Furthmore, it looks to me like there may be a Job leak even if the main job does complete successfully, if it's after the alt job has been destroy.
Matt is spot on. I ignored the case where we do want to keep alt jobs around even if main jobs have succeeded. 

I talked to Matt offline and will upload a second patch. rch@ and zhongyi@ are out. I will check with them on Monday.
As far as merging is concerned:  We may want to merge the fix to M56, given the potential size of the leak, but I don't think we want to merge it to M55, unless we have reason to think it's high impact.
Summary: Browser memory can grow upto 1GB because of HttpStreamFactoryImpl::JobController leak (was: Browser memory can grow upto 1GB because of network sockets: ClientSocketHandle)
+1 on the merge to M56. Huge kudos for tracking this down.

I'd also be happy merging to M55 (if it's low technical risk) in case we happen to re-spin stable for another reason, but we shouldn't re-push just for this.

How long do we think this issue has existed?
My guess is it's been around at least since HttpStreamFactoryImpl::JobController was added, back in June, which would be M53.  The old code may have had this same issue, though I think it would have been noticed before if it had been around for 6+ months before that.

Comment 32 by ssid@chromium.org, Jan 6 2017

@xunjieli Can you also write a memory dump provider for HttpStreamFactoryImpl so that we keep track of such regressions in future?
Actually, I'm almost certain this broke in 407846 (https://codereview.chromium.org/1952423002), which would be M54, not M53.
Labels: -OS-Linux OS-All
Status: Started (was: Assigned)
Thanks Matt for the ideas and helpful discussion. So far I am able to identify exactly one scenario for the leak. To confirm that we aren't leaking when orphaned job completes, I've added a unit test. 

Let me know if you spot any other potential leak in https://codereview.chromium.org/2619583002/.

Re #32: Sg, I will upload a CL once this bug is fixed.
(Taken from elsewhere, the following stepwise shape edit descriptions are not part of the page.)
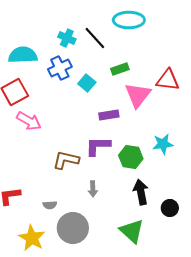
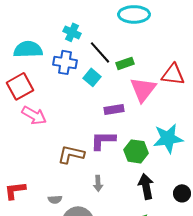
black line: (95, 38) -> (100, 52), moved
blue cross: (60, 68) -> (65, 62), turned 35
cyan star: (163, 144) -> (168, 138), size x1.4
black circle: (170, 208) -> (182, 193), moved

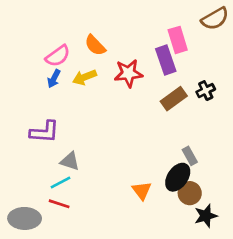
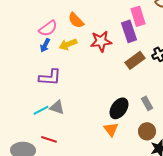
purple L-shape: (45, 132) -> (50, 77), moved
black ellipse: (178, 177) -> (119, 108), moved
cyan line: (61, 182) -> (41, 110), moved

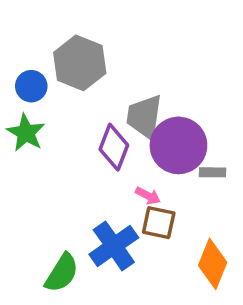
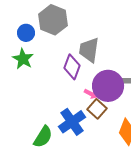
purple circle: (178, 145) -> (108, 86), moved
brown square: (159, 223) -> (97, 109), turned 30

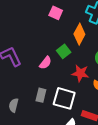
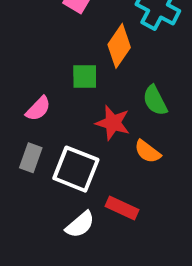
green square: (64, 51) -> (85, 76), turned 32
pink semicircle: (45, 63) -> (38, 109), moved

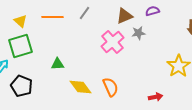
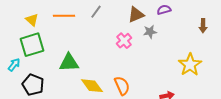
pink cross: (112, 42) -> (124, 41), size x0.7
green triangle: (58, 64) -> (69, 63), size x1.5

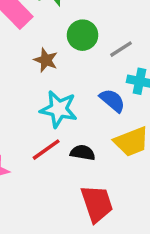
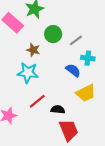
cyan star: (59, 109) -> (28, 73), moved
black semicircle: (83, 153) -> (58, 109), moved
It won't be a separate dump provider, but rather an allocator dump in the existing net/ mdp.

Comment 35 by w...@chromium.org, Jan 7 2017

Cc: brucedaw...@chromium.org
Nice work!

I analyze my Windows VirtualFree shutdown trace, from a browser process with 1 1.1 GB private working set, and it shows similar results. I thought I'd share my results in case any of the memory I'm seeing is not explained by the JobController leak.

My numbers are all approximate because I could only track calls to VirtualFree, which happen when an entire heap segment is freed. This makes attribution imprecise, but when the number of frees and the amount of memory are large enough then the results should be meaningful. I tried to simplify some of the template function names in the call stacks below - apologies if I mangled any of them.
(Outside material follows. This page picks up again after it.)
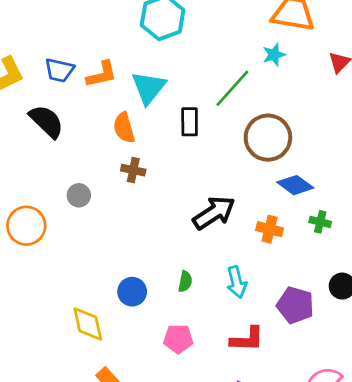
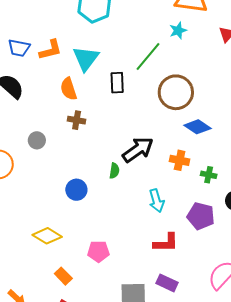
green cross: (320, 222) -> (209, 175), moved
green semicircle: (185, 281) -> (114, 171), moved
blue circle: (132, 292) -> (76, 190), moved
yellow diamond: (88, 324) -> (47, 236), turned -44
pink pentagon: (178, 339) -> (98, 251), moved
I see ~270 MB of memory freed by the JobController destructor. It looked like the message_center::Notification tree probably had ~1-4 thousand objects total, based on the depth of the call free trees.
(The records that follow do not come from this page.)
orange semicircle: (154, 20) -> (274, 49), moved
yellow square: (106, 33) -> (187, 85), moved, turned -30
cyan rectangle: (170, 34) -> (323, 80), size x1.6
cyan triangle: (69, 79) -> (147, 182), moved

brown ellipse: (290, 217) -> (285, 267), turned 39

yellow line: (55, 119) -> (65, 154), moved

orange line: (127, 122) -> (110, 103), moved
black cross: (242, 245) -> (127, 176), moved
It looked like ~27 MB of std::string objects were freed by GURL destructors called from here:
chrome.dll!std::unique_ptr<ExtensionWebRequestTimeTracker>::~unique_ptr<ExtensionWebRequestTimeTracker>
chrome.dll!base::Singleton<extensions::ExtensionWebRequestEventRouter>::OnExit


About 26 MB of mojo data was closed along this call stack:
chrome.dll!mojo::internal::MultiplexRouter::CloseMessagePipe
chrome.dll!mojo::internal::MultiplexedBindingState::Close
chrome.dll!shell::InterfaceRegistry::`vector deleting destructor'
chrome.dll!std::vector<std::unique_ptr<net::QuicChromiumPacketReader>>::~vector<>
chrome.dll!shell::ServiceContext::`vector deleting destructor'
chrome.dll!content::ServiceManagerConnectionImpl::IOThreadContext::ShutDownOnIOThread


and another ~13 MB of mojo data from:
mojo::edk::`anonymous namespace'::ThreadDestructionObserver::WillDestroyCurrentMessageLoop


The tooling for analyzing ETW traces of VirtualFree is horrible so I had to hack together some scripts instead, which may be why I can account for only about a third of the memory. I can drill in deeper, and can probably get heap free information, if it seems likely that more information would be helpful.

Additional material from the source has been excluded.